Is this worth it?
This place in South Carolina will take your used CDs and give you an iPod in return. Not a bad deal. Or is it? I'd want a 60 GB one, and I easily have more than 175 CDs I could trade. But that works out to $2.28 per CD ... not sure if I could get more than that at a local record store or not.
(They claim it costs about $15 to ship the CDs, which frankly sounds low, but even if it was $25, it would be worth it to avoid the withering judgment of a record-store employee if you went in to a local shop).
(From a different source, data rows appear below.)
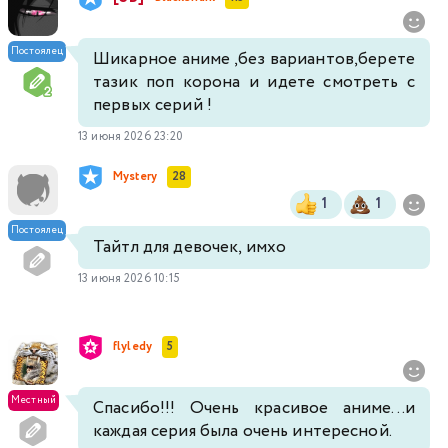
Постоялец
Шикарное аниме ,без вариантов,берете
тазик поп корона и идете смотреть с
первых серий !
13 июня 2026 23:20
Mystery
28
1
1
Постоялец
Тайтл для девочек, имхо
13 июня 2026 10:15
flyledy
5
Местный
Спасибо!!! Очень красивое аниме...и
каждая серия была очень интересной.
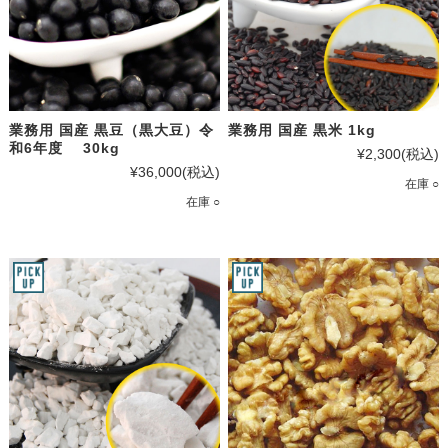
業務用 国産 黒豆（黒大豆）令
業務用 国産 黒米 1kg
和6年度 30kg
¥2,300
(税込)
¥36,000
(税込)
在庫 ○
在庫 ○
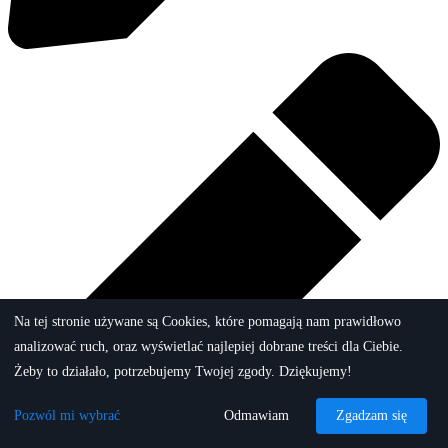
Na tej stronie używane są Cookies, które pomagają nam prawidłowo
analizować ruch, oraz wyświetlać najlepiej dobrane treści dla Ciebie.
Żeby to działało, potrzebujemy Twojej zgody. Dziękujemy!
Pozwól mi wybrać
Odmawiam
Zgadzam się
One thing's for sure -- I can't remember the last time we listened to a physical CD from our collection -- they just take up a dresser drawer that we probably haven't opened since the last time we moved. I barely remember the last time I bought an actual CD rather than just getting it online. So, might as well get rid of the things.
(I just recalled -- I mentioned to a friend of mine at work that I still had one of his albums in my collection, meaning of course on my computer, although I do still have the physical CD somewhere. He asked if I would like to hear his latest, so I said, sure thing! Two days later, I got a couple of his homemade CDs in the interoffice mail. I was pretty shocked -- I never expected that he wouldn't just give me a pointer to some MP3s. As an upshot, the CDs are sitting on my desk at work, unlistened-to, whereas I probably would have put the MP3s on my nano and listened to them right away -- that extra step of ripping the CD and adding the metadata by hand, due to it being a non-commercial disc, proving too great a barrier to entry.)






1 Comments:
You could probably get more than that. I seem to remember getting 4 bucks or something the last time I got rid of some.
Either way, whoever buys probably won't buy all of them, just the ones they think they can sell, so you'll be left with your Oingo Boingo boxed sets and stuff.